En la colonia Obrera, un ataque directo terminó en tragedia. La víctima, un hombre hasta ahora no identificado, se encontraba afuera de su domicilio sobre la calle Amado Nervo cuando fue sorprendido por sujetos armados que, sin mediar palabra, abrieron fuego en su contra. Vecinos relatan haber escuchado múltiples detonaciones que rompieron la calma de la noche.
Gravemente herido, el hombre intentó refugiarse dentro de su vivienda, pero apenas logró cruzar el umbral antes de desplomarse en la entrada, donde finalmente perdió la vida.

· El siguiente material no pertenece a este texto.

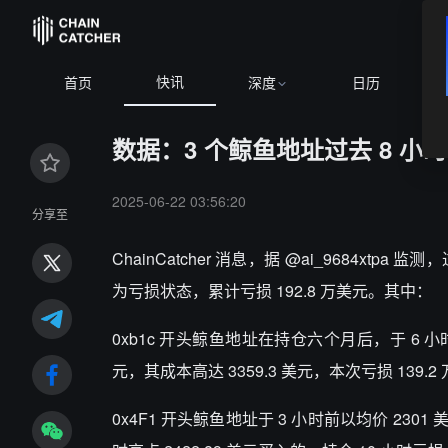
快讯
首页
深度
日历
数据：3 个鲸鱼地址过去 8 小时割
2025-06-22 03:56:20
分享至
ChainCatcher 消息，
据 @ai_9684xtpa 
为亏损状态，累计亏损 192.8 万美元。其中：
0xb1c 开头鲸鱼地址在持仓六个月后，于 6 小时
元，其成本高达 3359.3 美元，本次亏损 139.2
0x4F1 开头鲸鱼地址于 3 小时前以均价 2301 美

La escena rápidamente se llenó de tensión. Habitantes de la zona dieron aviso al número de emergencias, lo que movilizó a paramédicos, así como a elementos de la Policía de Morelia y de la Guardia Civil. A su llegada, los socorristas solo pudieron confirmar el deceso.
El área fue acordonada mientras peritos de la Fiscalía General del Estado iniciaban las diligencias correspondientes. El cuerpo fue trasladado al Servicio Médico Forense, donde permanece en espera de ser identificado, mientras el móvil del crimen sigue siendo un misterio.
Poco después, al poniente de la ciudad, la violencia volvió a manifestarse, esta vez en el fraccionamiento Villas del Pedregal.
En medio del bullicio del tianguis nocturno instalado sobre la avenida La Cantera, una riña escaló rápidamente hasta convertirse en un episodio sangriento. Luis Alexander, de apenas 20 años, resultó herido con arma blanca tras verse involucrado en el altercado.
Testigos refieren que la pelea se tornó violenta en cuestión de segundos, desatando el caos entre comerciantes y asistentes. Paramédicos acudieron al sitio para brindar atención al joven, quien presentaba diversas lesiones y fue trasladado de urgencia a un hospital, donde su estado de salud permanece bajo evaluación.
Ambos hechos, ocurridos con pocas horas de diferencia, dejan al descubierto un patrón inquietante: la violencia que irrumpe tanto en espacios privados como públicos, sin distinción. Mientras las autoridades mantienen abiertas las investigaciones, la incertidumbre y el temor vuelven a instalarse entre los habitantes de Morelia.